Another two 12-year-old girls - Charlene O'Dowd and Katie Murray - died later that night. Only two pupils in the minibus survived the crash.
'Still too raw'
Mr Hill, who lives in Bewdley and retired in 2000, said: "The parents at the hospital were completely destroyed.
"One father said his daughter had changed on to the coach that crashed when the party had stopped at a service station on the way home.
"Amidst all this I was trying to think 'what does one do?' My mind was in complete turmoil."
A press conference was held in the school hall on the morning of 19 November when he confirmed 13 people had died and just two passengers - Bethan O'Doherty and Holly Caldwell - had survived.
"I was not in complete control and very close to tears. It was just awful," he said.
"I remember saying they were 12 of the nicest children one could ever wish to meet, they made up the core of the school orchestra and the entire girls netball team died that night."
The crash affected more than just the school and the village of Hagley - a large portion of pupils lived in the nearby towns of Stourport-on-Severn and Bewdley, as well as Halesowen and Stourbridge in the West Midlands.
"I don't know anyone who wasn't deeply shocked," said Mr Hill, who plans to attend a private memorial service at the school on the anniversary of the crash.
"I couldn't attend all the funerals either because some were held on the same day.
"After that it seemed to be months before you heard children laughing again on the playground.

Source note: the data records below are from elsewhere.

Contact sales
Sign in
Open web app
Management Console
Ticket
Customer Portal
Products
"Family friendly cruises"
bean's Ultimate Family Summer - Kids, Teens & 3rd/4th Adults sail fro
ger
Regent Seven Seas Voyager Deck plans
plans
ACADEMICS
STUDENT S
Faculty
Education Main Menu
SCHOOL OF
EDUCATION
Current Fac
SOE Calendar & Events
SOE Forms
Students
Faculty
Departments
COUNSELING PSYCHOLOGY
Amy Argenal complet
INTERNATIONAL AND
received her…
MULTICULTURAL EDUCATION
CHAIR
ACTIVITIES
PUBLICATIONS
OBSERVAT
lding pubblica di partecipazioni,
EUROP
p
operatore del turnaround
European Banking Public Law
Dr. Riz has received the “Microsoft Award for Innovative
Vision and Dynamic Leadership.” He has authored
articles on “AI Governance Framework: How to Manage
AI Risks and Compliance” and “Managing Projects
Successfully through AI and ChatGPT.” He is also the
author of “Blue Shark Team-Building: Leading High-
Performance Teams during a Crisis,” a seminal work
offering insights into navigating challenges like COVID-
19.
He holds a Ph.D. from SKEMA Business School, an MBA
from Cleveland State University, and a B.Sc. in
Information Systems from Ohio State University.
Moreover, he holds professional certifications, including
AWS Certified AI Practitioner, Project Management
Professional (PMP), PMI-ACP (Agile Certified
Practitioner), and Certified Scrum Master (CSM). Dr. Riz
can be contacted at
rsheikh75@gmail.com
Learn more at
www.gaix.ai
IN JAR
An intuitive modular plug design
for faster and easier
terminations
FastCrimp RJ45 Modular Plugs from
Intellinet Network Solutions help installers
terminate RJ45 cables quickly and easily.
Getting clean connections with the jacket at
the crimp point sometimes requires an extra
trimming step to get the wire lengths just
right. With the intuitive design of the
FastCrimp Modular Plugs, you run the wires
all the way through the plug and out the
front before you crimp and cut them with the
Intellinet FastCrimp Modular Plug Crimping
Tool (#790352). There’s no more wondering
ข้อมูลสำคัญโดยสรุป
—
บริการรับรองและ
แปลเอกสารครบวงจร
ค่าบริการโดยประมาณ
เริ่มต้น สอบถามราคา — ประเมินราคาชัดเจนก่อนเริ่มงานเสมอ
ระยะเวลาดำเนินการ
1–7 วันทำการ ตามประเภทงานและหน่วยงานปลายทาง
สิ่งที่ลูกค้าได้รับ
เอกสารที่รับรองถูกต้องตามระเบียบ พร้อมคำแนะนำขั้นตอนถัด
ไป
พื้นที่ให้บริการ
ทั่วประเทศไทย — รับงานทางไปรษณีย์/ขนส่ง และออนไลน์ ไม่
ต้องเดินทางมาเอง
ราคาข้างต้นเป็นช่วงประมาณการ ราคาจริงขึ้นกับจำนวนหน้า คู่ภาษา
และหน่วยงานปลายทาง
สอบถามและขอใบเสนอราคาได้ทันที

It felt almost a crime or a sin and it was almost a relief when they did."
Alec Mackie, the county council's press officer at the time, said he "vividly remembers" the aftermath of the crash.
"Sadly the parents of the children who had gone to the concert were all waiting in their cars at the school," he said.
"One parent had tuned in and heard the report, knowing full well his children were on a coach on the M40.
"A lump comes to my throat even now. I remember sticking individual pictures of all these beautiful smiling children on a large piece of white flip board paper to show the media."